WRF4CIR: Weight-Regularized Fine-Tuning Network for Composed Image Retrieval

arXiv cs.CV / 4/8/2026

📰 NewsSignals & Early TrendsIdeas & Deep AnalysisModels & Research

Key Points

  • The paper studies why fine-tuning vision-language pretrained models for Composed Image Retrieval (CIR) often overfits, especially when triplet supervision is limited.
  • It identifies and formalizes a significant generalization gap that persists across different model and dataset settings, which the authors argue has been overlooked.
  • To address this, the authors propose WRF4CIR, a weight-regularized fine-tuning approach that uses adversarial weight perturbations generated opposite to gradient descent.
  • Experiments on benchmark datasets show that WRF4CIR substantially reduces the generalization gap and improves retrieval performance over existing CIR methods.
  • Overall, the work reframes CIR fine-tuning as a problem where robust regularization of the fine-tuning process is critical for better generalization.

Abstract

Composed Image Retrieval (CIR) task aims to retrieve target images based on reference images and modification texts.

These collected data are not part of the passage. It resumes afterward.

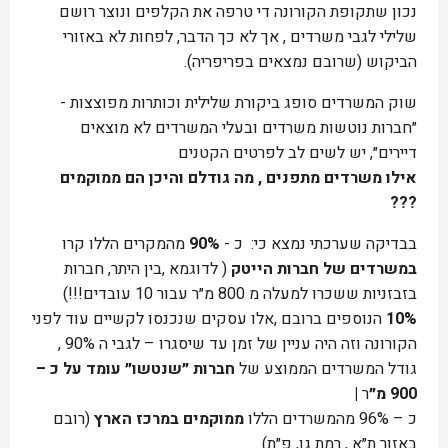
נכון שתקופת הקורונה די טרפה את הקלפים ונוצר רושם
שלילי לגבי משרדים , אך לא כך הדבר, לפחות לא באזורי
הביקוש (שרובם נמצאים בפריפריה).
שוק המשרדים סופג ביקורת שלילית וכותרות מפוצצות -
״חברות נוטשות משרדים ובעלי המשרדים לא מוצאים
דיירים״, יש לשים לב לפרטים הקטנים
אילו משרדים מתפנים , מה גודלם והיכן הם ממוקמים
???
בבדיקה שערכתי נמצא כי: כ -
90%
מהמקרים הללו קרו
במשרדים של חברות הייטק
( לדוגמא ,בין היתר, חברות
בזבזניות ששכרו למעלה מ 800 מ״ר עבור 10 עובדים!!!)
10%
הנוספים ברובם ,אלו עסקים שנכנסו לקשיים עוד לפני
הקורונה וזה היה עניין של זמן עד שיסגרו – לגבי ה 90% ,
גודל המשרדים הממוצע של
חברות ״שנטשו״ עומד על כ –
900 מ״
ר
|
כ – 96% מהמשרדים הללו
ממוקמים במרכז הארץ
(רובם
באזור ת״א , רמת גן, פ״ת)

Current CIR methods primarily rely on fine-tuning vision-language pre-trained models. However, we find that these approaches commonly suffer from severe overfitting, posing challenges for CIR with limited triplet data. To better understand this issue, we present a systematic study of overfitting in VLP-based CIR, revealing a significant and previously overlooked generalization gap across different models and datasets. Motivated by these findings, we introduce WRF4CIR, a Weight-Regularized Fine-tuning network for CIR. Specifically, during the fine-tuning process, we apply adversarial perturbations to the model weights for regularization, where these perturbations are generated in the opposite direction of gradient descent. Intuitively, WRF4CIR increases the difficulty of fitting the training data, which helps mitigate overfitting in CIR under limited triplet supervision. Extensive experiments on benchmark datasets demonstrate that WRF4CIR significantly narrows the generalization gap and achieves substantial improvements over existing methods.